### PROBLEM STATEMENT
Gather every line below where "Schlagworte" appears.

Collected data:
= = = =
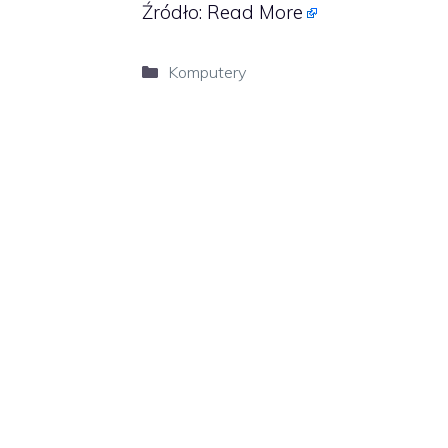
Źródło:
Read More
Kategorie
Komputery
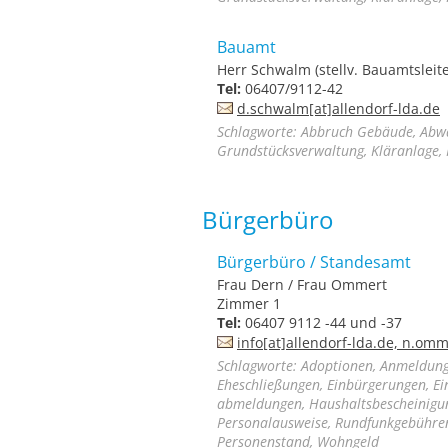
Bauamt
Herr Schwalm (stellv. Bauamtsleite
Tel:
06407/9112-42
d.schwalm[at]allendorf-lda.de
Schlagworte: Abbruch Gebäude, Abwa
Grundstücksverwaltung, Kläranlage, 
Bürgerbüro
Bürgerbüro / Standesamt
Frau Dern / Frau Ommert
Zimmer 1
Tel:
06407 9112 -44 und -37
info[at]allendorf-lda.de, n.om
Schlagworte: Adoptionen, Anmeldung
Eheschließungen, Einbürgerungen, 
abmeldungen, Haushaltsbescheinigun
Personalausweise, Rundfunkgebührenb
Personenstand, Wohngeld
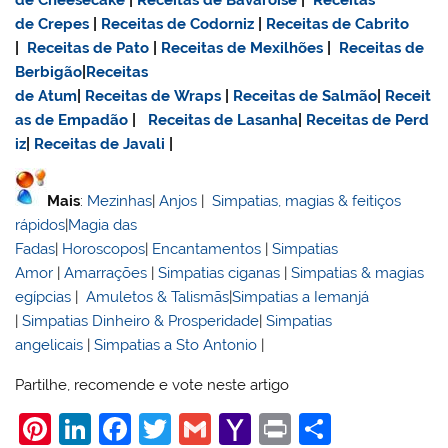
de Cheesecake
|
Receitas de Bavaroise
|
Receitas
de Crepes
|
Receitas de Codorniz
|
Receitas de Cabrito
|
Receitas de Pato
|
Receitas de Mexilhões
|
Receitas de
Berbigão
|
Receitas
de Atum
|
Receitas de Wraps
|
Receitas de Salmão
|
Receit
as de Empadão
|
Receitas de Lasanha
|
Receitas de Perd
iz
|
Receitas de Javali
|
Mais
:
Mezinhas
|
Anjos
|
Simpatias, magias & feitiços
rápidos
|
Magia das
Fadas
|
Horoscopos
|
Encantamentos
|
Simpatias
Amor
|
Amarrações
|
Simpatias ciganas
|
Simpatias & magias
egípcias
|
Amuletos & Talismãs
|
Simpatias a Iemanjá
|
Simpatias Dinheiro & Prosperidade
|
Simpatias
angelicais
|
Simpatias a Sto Antonio
|
Partilhe, recomende e vote neste artigo
Pi
Li
F
T
G
Y
Pr
S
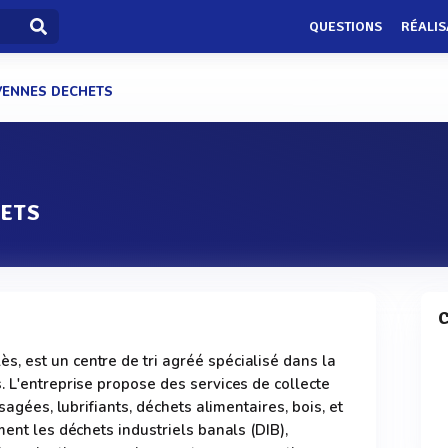
QUESTIONS
RÉALIS
VENNES DECHETS
ETS
C
, est un centre de tri agréé spécialisé dans la
. L'entreprise propose des services de collecte
usagées, lubrifiants, déchets alimentaires, bois, et
ment les déchets industriels banals (DIB),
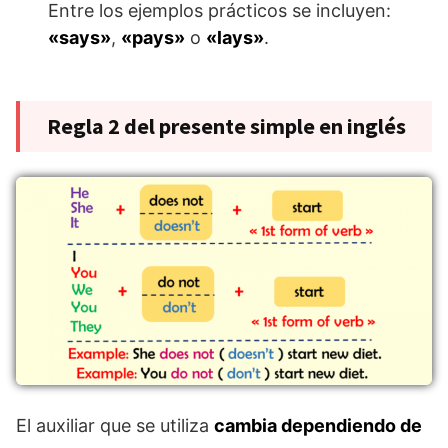
Entre los ejemplos prácticos se incluyen:
«says»
,
«pays»
o
«lays»
.
Regla 2 del presente simple en inglés
El auxiliar que se utiliza
cambia dependiendo de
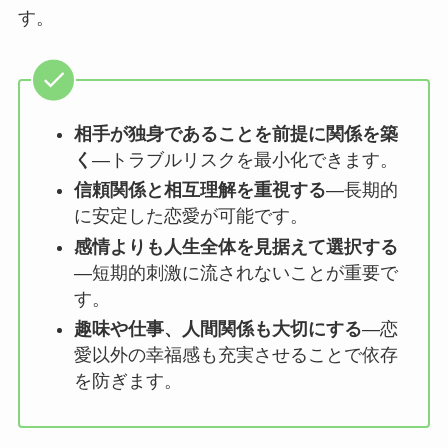
す。
相手が独身であることを前提に関係を築
く
―トラブルリスクを最小化できます。
信頼関係と相互理解を重視する
―長期的
に安定した恋愛が可能です。
感情よりも人生全体を見据えて選択する
―短期的刺激に流されないことが重要で
す。
趣味や仕事、人間関係も大切にする
―恋
愛以外の幸福感も充実させることで依存
を防ぎます。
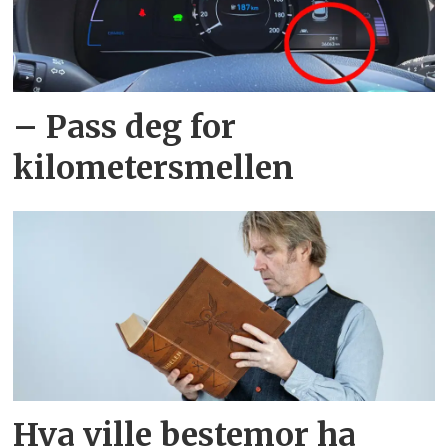
– Pass deg for
kilometersmellen
Hva ville bestemor ha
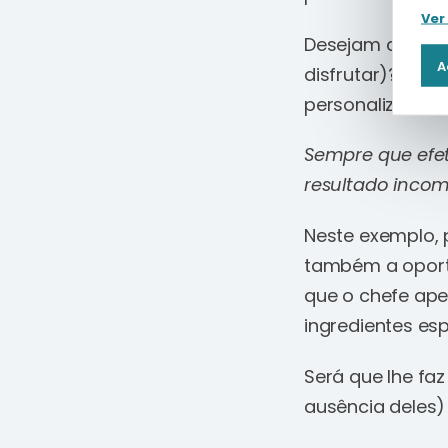
Ver
Desejam que vos
A
disfrutar)? (No
personalizada d
Sempre que efet
resultado inco
Neste exemplo, 
também a oportu
que o chefe ape
ingredientes es
Será que lhe faz
ausência deles) 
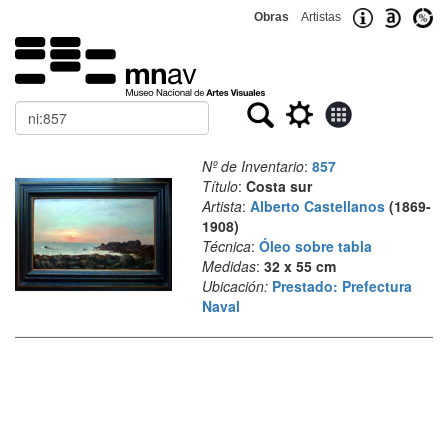
Obras
Artistas
Buscar
Nº de Inventario
:
857
Título
:
Costa sur
Artista
:
Alberto Castellanos
(1869-
1908)
Técnica
:
Óleo sobre tabla
Medidas
:
32 x 55 cm
Ubicación:
Prestado: Prefectura
Naval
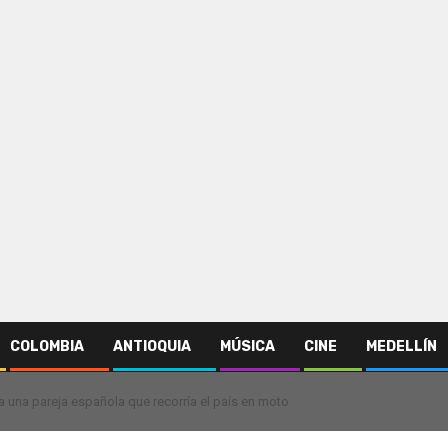
COLOMBIA
ANTIOQUIA
MÚSICA
CINE
MEDELLÍN
a una pareja española que recorría el país en moto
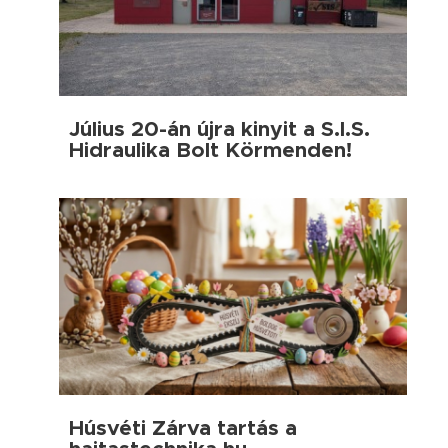
Július 20-án újra kinyit a S.I.S.
Hidraulika Bolt Körmenden!
Húsvéti Zárva tartás a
= = = =
### RESPONSE AREA
Schlagworte: Abbruch Gebäude, Abwa
Schlagworte: Adoptionen, Anmeldung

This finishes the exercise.